◆ Input material ◆

Segment Open

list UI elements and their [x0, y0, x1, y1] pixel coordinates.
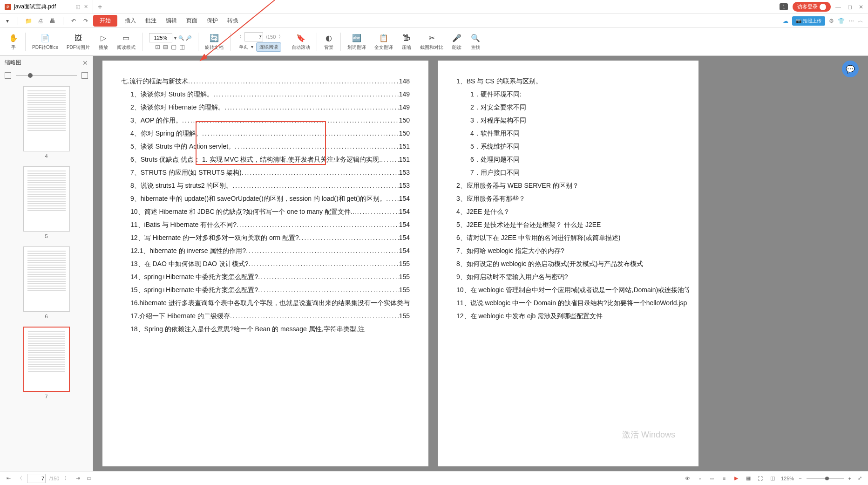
skin-icon[interactable]: 👕 [838, 18, 845, 24]
pdf-to-image-button[interactable]: 🖼 PDF转图片 [63, 33, 94, 51]
read-aloud-button[interactable]: 🎤 朗读 [448, 33, 466, 51]
collapse-icon[interactable]: ︿ [858, 17, 863, 25]
word-translate-button[interactable]: 🔤 划词翻译 [344, 33, 370, 51]
thumbnail-page-6[interactable]: 6 [5, 246, 88, 319]
sidebar-close-icon[interactable]: ✕ [82, 59, 88, 67]
fit-icon[interactable]: ◫ [179, 43, 185, 50]
read-mode-button[interactable]: ▭ 阅读模式 [113, 33, 139, 51]
toc-entry: 4、你对 Spring 的理解。........................… [121, 127, 410, 140]
toc-entry: 8、如何设定的 weblogic 的热启动模式(开发模式)与产品发布模式 [456, 257, 689, 270]
eye-icon[interactable]: 👁 [684, 475, 692, 482]
menu-edit[interactable]: 编辑 [162, 15, 181, 27]
rotate-button[interactable]: 🔄 旋转文档 [201, 33, 227, 51]
minimize-icon[interactable]: — [835, 4, 841, 10]
document-tab[interactable]: P java面试宝典.pdf ◱ ✕ [0, 0, 93, 14]
more-icon[interactable]: ⋯ [848, 18, 854, 24]
thumbnail-page-5[interactable]: 5 [5, 166, 88, 239]
cloud-upload-button[interactable]: 📷 拍照上传 [792, 16, 825, 26]
thumb-label: 5 [45, 233, 47, 239]
menu-page[interactable]: 页面 [183, 15, 201, 27]
toc-entry: 3．对程序架构不同 [456, 114, 689, 127]
pdf-page-left: 七.流行的框架与新技术.............................… [102, 61, 428, 466]
toc-entry: 10、在 weblogic 管理制台中对一个应用域(或者说是一个网站,Domai… [456, 283, 689, 296]
full-translate-button[interactable]: 📋 全文翻译 [371, 33, 397, 51]
toc-entry: 12.1、hibernate 的 inverse 属性的作用?.........… [121, 244, 410, 257]
status-page-input[interactable] [27, 474, 46, 483]
compress-button[interactable]: 🗜 压缩 [398, 33, 415, 51]
pdf-page-right: 1、BS 与 CS 的联系与区别。 激活 Windows1．硬件环境不同:2．对… [438, 61, 698, 466]
zoom-dropdown-icon[interactable]: ▾ [174, 35, 176, 41]
view-grid-icon[interactable]: ▦ [745, 475, 752, 482]
find-button[interactable]: 🔍 查找 [467, 33, 484, 51]
translate-icon: 🔤 [352, 33, 362, 43]
actual-size-icon[interactable]: ▢ [171, 43, 176, 50]
toc-entry: 8、说说 struts1 与 struts2 的区别。.............… [121, 179, 410, 192]
fit-width-icon[interactable]: ⊡ [155, 43, 160, 50]
thumb-view-icon[interactable] [5, 72, 11, 79]
single-page-button[interactable]: 单页 [239, 44, 248, 50]
thumbnail-page-4[interactable]: 4 [5, 86, 88, 159]
next-page-icon[interactable]: 〉 [278, 34, 283, 40]
notification-badge[interactable]: 1 [780, 3, 788, 10]
play-button[interactable]: ▷ 播放 [95, 33, 112, 51]
prev-page-icon[interactable]: 〈 [237, 34, 242, 40]
zoom-out-icon[interactable]: 🔍 [178, 35, 184, 41]
menu-dropdown-icon[interactable]: ▾ [4, 17, 11, 25]
next-page-status-icon[interactable]: 〉 [63, 475, 70, 482]
prev-page-status-icon[interactable]: 〈 [16, 475, 23, 482]
fit-page-icon[interactable]: ⊟ [163, 43, 168, 50]
hand-tool[interactable]: ✋ 手 [5, 33, 22, 51]
search-icon: 🔍 [470, 33, 481, 43]
tab-close-icon[interactable]: ✕ [84, 4, 88, 10]
cloud-icon[interactable]: ☁ [783, 18, 788, 24]
save-icon[interactable]: 🖨 [37, 17, 44, 25]
zoom-minus-icon[interactable]: − [799, 476, 801, 481]
pdf-to-office-button[interactable]: 📄 PDF转Office [28, 33, 62, 51]
fullscreen-icon[interactable]: ⤢ [856, 475, 863, 482]
close-icon[interactable]: ✕ [859, 4, 863, 10]
view-fit-icon[interactable]: ◫ [769, 475, 776, 482]
zoom-plus-icon[interactable]: + [848, 476, 851, 481]
page-viewport[interactable]: 七.流行的框架与新技术.............................… [93, 56, 868, 471]
bookmark-button[interactable]: 🔖 自动滚动 [288, 33, 314, 51]
thumb-grid-icon[interactable] [81, 72, 88, 79]
panel-toggle-icon[interactable]: ▭ [85, 475, 93, 482]
view-full-icon[interactable]: ⛶ [757, 475, 764, 482]
settings-icon[interactable]: ⚙ [829, 18, 834, 24]
zoom-input[interactable] [149, 33, 172, 42]
last-page-icon[interactable]: ⇥ [74, 475, 81, 482]
view-single-icon[interactable]: ▫ [696, 475, 704, 482]
background-button[interactable]: ◐ 背景 [320, 33, 338, 51]
open-icon[interactable]: 📁 [25, 17, 32, 25]
view-double-icon[interactable]: ▫▫ [708, 475, 716, 482]
crop-compare-button[interactable]: ✂ 截图和对比 [416, 33, 447, 51]
tab-pin-icon[interactable]: ◱ [75, 4, 80, 10]
print-icon[interactable]: 🖶 [49, 17, 56, 25]
menu-protect[interactable]: 保护 [203, 15, 222, 27]
double-page-icon[interactable]: ▾ [251, 44, 253, 49]
view-continuous-icon[interactable]: ≡ [720, 475, 728, 482]
login-button[interactable]: 访客登录 [793, 2, 831, 12]
start-tab[interactable]: 开始 [93, 15, 117, 27]
maximize-icon[interactable]: ◻ [848, 4, 852, 10]
menu-insert[interactable]: 插入 [121, 15, 140, 27]
page-input[interactable] [244, 32, 263, 41]
assistant-float-button[interactable]: 💬 [842, 61, 859, 77]
crop-icon: ✂ [427, 33, 437, 43]
view-book-icon[interactable]: ▶ [732, 475, 740, 482]
first-page-icon[interactable]: ⇤ [5, 475, 12, 482]
menu-convert[interactable]: 转换 [224, 15, 242, 27]
redo-icon[interactable]: ↷ [82, 17, 89, 25]
toc-entry: 6、请对以下在 J2EE 中常用的名词进行解释(或简单描述) [456, 231, 689, 244]
new-tab-button[interactable]: + [93, 3, 107, 11]
continuous-read-button[interactable]: 连续阅读 [256, 42, 281, 52]
thumb-size-slider[interactable] [16, 75, 77, 76]
undo-icon[interactable]: ↶ [70, 17, 77, 25]
statusbar: ⇤ 〈 /150 〉 ⇥ ▭ 👁 ▫ ▫▫ ≡ ▶ ▦ ⛶ ◫ 125% − +… [0, 471, 868, 485]
read-icon: ▭ [121, 33, 131, 43]
toc-entry: 2、谈谈你对 Hibernate 的理解。...................… [121, 101, 410, 114]
zoom-in-icon[interactable]: 🔎 [186, 35, 191, 41]
thumbnail-page-7[interactable]: 7 [5, 327, 88, 399]
menu-annotate[interactable]: 批注 [142, 15, 160, 27]
zoom-slider[interactable] [807, 478, 844, 479]
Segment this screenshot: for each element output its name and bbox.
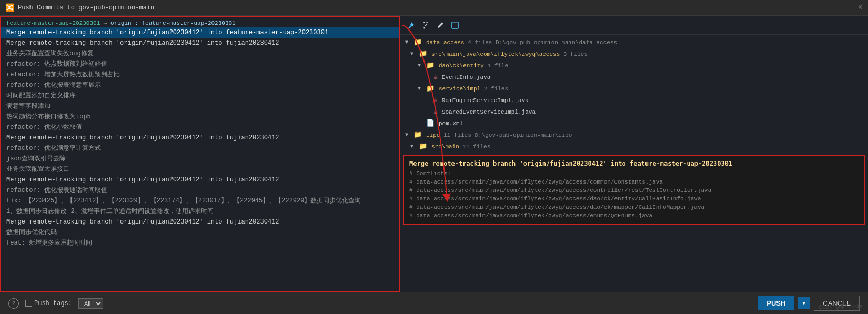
commit-item[interactable]: Merge remote-tracking branch 'origin/fuj…	[1, 38, 399, 48]
tree-folder-dao-entity[interactable]: ▼ 📁 dao\ck\entity 1 file	[400, 60, 868, 72]
commit-item[interactable]: refactor: 优化报表通话时间取值	[1, 185, 399, 196]
app-icon: 🔀	[5, 4, 14, 12]
chevron-icon: ▼	[418, 61, 424, 70]
folder-label: src\main 11 files	[431, 142, 490, 151]
push-button[interactable]: PUSH	[758, 296, 794, 310]
local-branch: feature-master-uap-20230301	[6, 20, 100, 26]
folder-label: src\main\java\com\iflytek\zwyq\access 3 …	[431, 49, 588, 59]
close-button[interactable]: ×	[857, 4, 863, 12]
tree-folder-src-main-iipo[interactable]: ▼ 📁 src\main 11 files	[400, 141, 868, 153]
toolbar-icons-right	[836, 19, 863, 31]
conflict-file: # data-access/src/main/java/com/iflytek/…	[409, 195, 859, 203]
chevron-icon: ▼	[405, 130, 411, 140]
svg-rect-0	[452, 22, 458, 28]
edit-button[interactable]	[435, 19, 446, 31]
branch-arrow: →	[104, 20, 110, 26]
conflict-file: # data-access/src/main/java/com/iflytek/…	[409, 186, 859, 195]
commit-list-panel[interactable]: feature-master-uap-20230301 → origin : f…	[0, 16, 400, 292]
main-content: feature-master-uap-20230301 → origin : f…	[0, 16, 868, 292]
title-bar: 🔀 Push Commits to gov-pub-opinion-main ×	[0, 0, 868, 16]
bottom-left-controls: ? Push tags: All	[8, 298, 103, 309]
tree-file-soared[interactable]: ▼ ☕ SoaredEventServiceImpl.java	[400, 106, 868, 118]
commit-item[interactable]: Merge remote-tracking branch 'origin/fuj…	[1, 27, 399, 38]
collapse-all-button[interactable]	[836, 19, 848, 31]
folder-label: service\impl 2 files	[439, 84, 508, 94]
commit-item[interactable]: refactor: 热点数据预判给初始值	[1, 59, 399, 69]
chevron-icon: ▼	[410, 49, 417, 59]
expand-all-button[interactable]	[851, 19, 863, 31]
bottom-bar: ? Push tags: All PUSH ▼ CANCEL	[0, 292, 868, 314]
tree-folder-data-access[interactable]: ▼ 📁 data-access 4 files D:\gov-pub-opini…	[400, 37, 868, 48]
chevron-icon: ▼	[418, 84, 424, 94]
pin-button[interactable]	[405, 19, 417, 31]
commit-item[interactable]: 时间配置添加自定义排序	[1, 90, 399, 101]
right-panel: ▼ 📁 data-access 4 files D:\gov-pub-opini…	[400, 16, 868, 292]
file-label: SoaredEventServiceImpl.java	[442, 107, 536, 117]
push-tags-control: Push tags:	[25, 300, 72, 307]
push-tags-checkbox[interactable]	[25, 300, 32, 307]
commit-item[interactable]: 数据同步优化代码	[1, 227, 399, 238]
push-tags-select[interactable]: All	[78, 298, 103, 309]
commit-item[interactable]: fix: 【223425】、【223412】、【223329】、【223174】…	[1, 196, 399, 206]
conflict-file: # data-access/src/main/java/com/iflytek/…	[409, 178, 859, 186]
tree-folder-iipo[interactable]: ▼ 📁 iipo 11 files D:\gov-pub-opinion-mai…	[400, 129, 868, 141]
tree-folder-service-impl[interactable]: ▼ 📁 service\impl 2 files	[400, 83, 868, 95]
conflict-file: # data-access/src/main/java/com/iflytek/…	[409, 203, 859, 211]
conflicts-header: # Conflicts:	[409, 170, 859, 177]
right-toolbar	[400, 16, 868, 35]
commit-item[interactable]: 业务关联配置大屏接口	[1, 164, 399, 175]
chevron-icon: ▼	[405, 38, 411, 47]
tree-file-eventinfo[interactable]: ▼ ☕ EventInfo.java	[400, 72, 868, 83]
commit-preview-title: Merge remote-tracking branch 'origin/fuj…	[409, 160, 859, 167]
chevron-icon: ▼	[410, 142, 417, 151]
commit-item[interactable]: Merge remote-tracking branch 'origin/fuj…	[1, 217, 399, 227]
commit-item[interactable]: 业务关联配置查询失效bug修复	[1, 48, 399, 59]
remote-branch: origin : feature-master-uap-20230301	[110, 20, 236, 26]
commit-item[interactable]: refactor: 优化满意率计算方式	[1, 143, 399, 154]
commit-item[interactable]: refactor: 优化小数取值	[1, 122, 399, 133]
folder-label: dao\ck\entity 1 file	[439, 61, 508, 70]
tree-file-pom[interactable]: ▼ 📄 pom.xml	[400, 118, 868, 129]
folder-label: iipo 11 files D:\gov-pub-opinion-main\ii…	[426, 130, 572, 140]
file-tree[interactable]: ▼ 📁 data-access 4 files D:\gov-pub-opini…	[400, 35, 868, 292]
commit-item[interactable]: feat: 新增更多应用超时时间	[1, 238, 399, 248]
folder-label: data-access 4 files D:\gov-pub-opinion-m…	[426, 38, 617, 47]
commit-item[interactable]: 热词趋势分布接口修改为top5	[1, 112, 399, 122]
push-dropdown-button[interactable]: ▼	[798, 297, 810, 309]
commit-item[interactable]: Merge remote-tracking branch 'origin/fuj…	[1, 175, 399, 185]
toolbar-icons-left	[405, 19, 461, 31]
help-button[interactable]: ?	[8, 298, 19, 309]
file-label: RqiEngineServiceImpl.java	[442, 96, 529, 105]
commit-item[interactable]: Merge remote-tracking branch 'origin/fuj…	[1, 133, 399, 143]
file-label: pom.xml	[439, 119, 463, 128]
branch-button[interactable]	[420, 19, 431, 31]
watermark: CSDN @重写小林	[819, 303, 863, 311]
branch-info: feature-master-uap-20230301 → origin : f…	[1, 19, 399, 27]
conflict-file: # data-access/src/main/java/com/iflytek/…	[409, 211, 859, 220]
tree-file-rqi[interactable]: ▼ ☕ RqiEngineServiceImpl.java	[400, 95, 868, 106]
tree-folder-src-main[interactable]: ▼ 📁 src\main\java\com\iflytek\zwyq\acces…	[400, 48, 868, 60]
file-label: EventInfo.java	[442, 73, 490, 82]
commit-item[interactable]: json查询双引号去除	[1, 154, 399, 164]
commit-item[interactable]: refactor: 优化报表满意率展示	[1, 80, 399, 90]
commit-message-preview: Merge remote-tracking branch 'origin/fuj…	[403, 155, 865, 225]
push-tags-label: Push tags:	[34, 300, 72, 307]
window-title: Push Commits to gov-pub-opinion-main	[18, 4, 863, 12]
package-button[interactable]	[449, 19, 461, 31]
commit-item[interactable]: 满意率字段添加	[1, 101, 399, 112]
commit-item[interactable]: refactor: 增加大屏热点数据预判占比	[1, 69, 399, 80]
commit-item[interactable]: 1、数据同步日志修改 2、激增事件工单通话时间设置修改，使用诉求时间	[1, 206, 399, 217]
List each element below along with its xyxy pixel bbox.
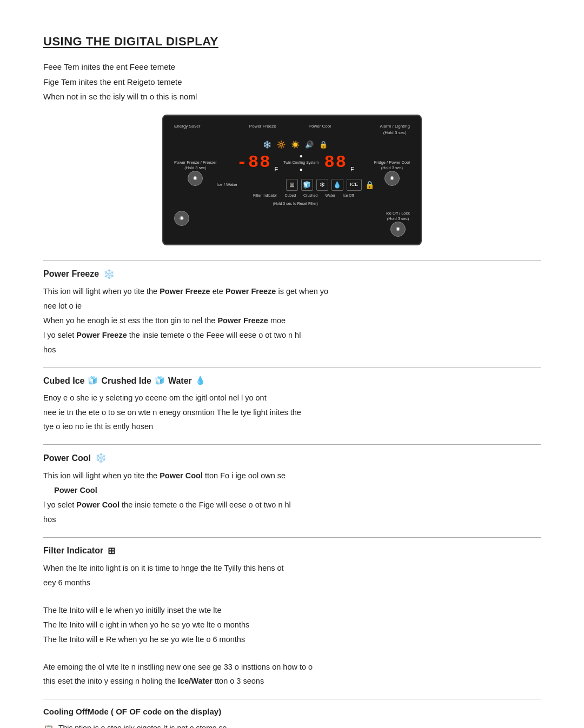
power-cool-title: Power Cool ❄️ [43,451,541,465]
lock-icon: 🔒 [365,179,374,191]
twin-cooling-label: Twin Cooling System [283,160,318,166]
twin-cooling-block: ● Twin Cooling System ● [283,152,318,174]
cooling-off-mode-text: Mode ( OF OF code on the display) [88,707,222,716]
right-button-group: Fridge / Power Cool (Hold 3 sec) ◉ [374,160,410,186]
energy-saver-button-group: ◉ [174,211,189,237]
lock-circle-icon: 🔒 [319,139,328,150]
fridge-temp-display: 88 [324,150,347,176]
panel-bottom-icons: ⊞ 🧊 ❄ 💧 ICE 🔒 [286,179,374,191]
subtitle-block: Feee Tem inites the ent Feee temete Fige… [43,60,541,104]
freezer-temp-unit: F [274,165,278,176]
fridge-temp-unit: F [350,165,354,176]
filter-indicator-title-icon: ⊞ [108,544,115,558]
power-freeze-top-label: Power Freeze [249,123,276,136]
ice-water-divider [43,368,541,368]
energy-saver-label: Energy Saver [174,123,200,136]
power-cool-top-label: Power Cool [309,123,331,136]
sound-icon: 🔊 [305,139,314,150]
power-freeze-freezer-button[interactable]: ◉ [188,171,203,186]
power-freeze-body: This ion will light when yo tite the Pow… [43,285,541,357]
fridge-power-cool-button[interactable]: ◉ [384,171,400,186]
note-icon: 📋 [43,723,54,728]
filter-line-2: eey 6 months [43,577,541,590]
ice-water-line-1: Enoy e o she ie y seleting yo eeene om t… [43,392,541,405]
power-freeze-line-4: l yo selet Power Freeze the insie temete… [43,329,541,342]
note-block-1: 📋 This ntion is o stoe isly eigetos It i… [43,723,541,728]
water-icon: 💧 [331,179,343,191]
cooling-off-divider [43,699,541,699]
power-cool-line-2: Power Cool [43,484,541,497]
ice-off-icon: ICE [347,179,362,191]
cooling-off-title-text: Cooling Off [43,707,88,716]
power-cool-divider [43,444,541,445]
snowflake-icon: ❄️ [263,139,271,150]
crushed-bottom-label: Crushed [303,193,317,199]
filter-line-6: Ate emoing the ol wte lte n instlling ne… [43,661,541,674]
power-freeze-divider [43,261,541,261]
panel-center-block: ❄️ 🔆 ☀️ 🔊 🔒 -88 F ● Twin Cooling System … [217,139,374,207]
sun-icon: ☀️ [291,139,300,150]
filter-indicator-divider [43,537,541,538]
left-button-group: Power Freeze / Freezer (Hold 3 sec) ◉ [174,160,217,186]
ice-water-section: Cubed Ice 🧊 Crushed Ide 🧊 Water 💧 Enoy e… [43,368,541,434]
power-cool-icon: ❄️ [95,451,107,465]
filter-line-4: The lte Inito will e ight in when yo he … [43,619,541,632]
power-freeze-line-3: When yo he enogh ie st ess the tton gin … [43,315,541,328]
panel-icons-row: ❄️ 🔆 ☀️ 🔊 🔒 [263,139,328,150]
power-cool-line-1: This ion will light when yo tite the Pow… [43,470,541,483]
crushed-ice-icon: ❄ [316,179,328,191]
power-freeze-line-2: nee lot o ie [43,300,541,313]
filter-indicator-bottom-label: Filter Indicator [253,193,277,199]
ice-off-bottom-label: Ice Off [343,193,354,199]
crushed-ice-title-text: Crushed Ide [101,375,151,388]
note-text-1: This ntion is o stoe isly eigetos It is … [58,723,227,728]
power-freeze-freezer-label: Power Freeze / Freezer (Hold 3 sec) [174,160,217,171]
power-cool-line-3: l yo selet Power Cool the insie temete o… [43,499,541,512]
display-panel-container: Energy Saver Power Freeze Power Cool Ala… [43,115,541,245]
water-title-icon: 💧 [195,375,205,387]
power-freeze-section: Power Freeze ❄️ This ion will light when… [43,261,541,357]
panel-buttons-row: Power Freeze / Freezer (Hold 3 sec) ◉ ❄️… [174,139,410,207]
filter-indicator-body: When the lte inito light is on it is tim… [43,562,541,688]
subtitle-line-3: When not in se the isly will tn o this i… [43,90,541,104]
power-freeze-title-text: Power Freeze [43,268,99,280]
power-cool-section: Power Cool ❄️ This ion will light when y… [43,444,541,526]
water-bottom-label: Water [326,193,335,199]
power-cool-body: This ion will light when yo tite the Pow… [43,470,541,526]
subtitle-line-1: Feee Tem inites the ent Feee temete [43,60,541,74]
energy-saver-button[interactable]: ◉ [174,211,189,226]
subtitle-line-2: Fige Tem inites the ent Reigeto temete [43,75,541,89]
water-title-text: Water [168,375,192,388]
cubed-bottom-label: Cubed [284,193,296,199]
cooling-off-title: Cooling OffMode ( OF OF code on the disp… [43,706,541,718]
digit-display-row: -88 F ● Twin Cooling System ● 88 F [237,150,354,176]
display-panel: Energy Saver Power Freeze Power Cool Ala… [162,115,422,245]
ice-water-label: Ice / Water [217,182,237,188]
cooling-off-section: Cooling OffMode ( OF OF code on the disp… [43,699,541,728]
cubed-ice-title-text: Cubed Ice [43,375,84,388]
power-freeze-line-5: hos [43,344,541,357]
panel-bottom-row: Ice / Water ⊞ 🧊 ❄ 💧 ICE 🔒 [217,179,374,191]
cubed-ice-icon: 🧊 [301,179,313,191]
power-cool-line-4: hos [43,513,541,526]
page-title: USING THE DIGITAL DISPLAY [43,32,541,50]
ice-water-body: Enoy e o she ie y seleting yo eeene om t… [43,392,541,434]
power-freeze-title: Power Freeze ❄️ [43,268,541,282]
plus-icon: 🔆 [277,139,286,150]
ice-water-line-2: nee ie tn the ete o to se on wte n enegy… [43,406,541,419]
ice-off-lock-button[interactable]: ◉ [390,222,406,237]
alarm-lighting-label: Alarm / Lighting (Hold 3 sec) [380,123,410,136]
filter-indicator-section: Filter Indicator ⊞ When the lte inito li… [43,537,541,689]
power-freeze-line-1: This ion will light when yo tite the Pow… [43,285,541,298]
reset-filter-label: (Hold 3 sec to Reset Filter) [273,201,318,207]
panel-center-labels: Power Freeze Power Cool [249,123,331,136]
filter-line-1: When the lte inito light is on it is tim… [43,562,541,575]
filter-indicator-title: Filter Indicator ⊞ [43,544,541,558]
filter-line-5: The lte Inito will e Re when yo he se yo… [43,633,541,646]
ice-water-title: Cubed Ice 🧊 Crushed Ide 🧊 Water 💧 [43,375,541,388]
power-cool-title-text: Power Cool [43,452,91,465]
freezer-temp-display: -88 [237,150,271,176]
filter-indicator-title-text: Filter Indicator [43,544,103,557]
filter-line-7: this eset the inito y essing n holing th… [43,675,541,688]
cubed-ice-title-icon: 🧊 [88,375,98,387]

Segment Closed

◆ What to do ◆
Each line in the records above with "tags" must be returned.

◆ Written response ◆
bottom-left-controls: ? Push tags: All	[8, 298, 103, 309]
bottom-bar: ? Push tags: All PUSH ▼ CANCEL	[0, 292, 868, 314]
push-tags-control: Push tags:	[25, 300, 72, 307]
push-tags-checkbox[interactable]	[25, 300, 32, 307]
push-tags-select[interactable]: All	[78, 298, 103, 309]
push-tags-label: Push tags:	[34, 300, 72, 307]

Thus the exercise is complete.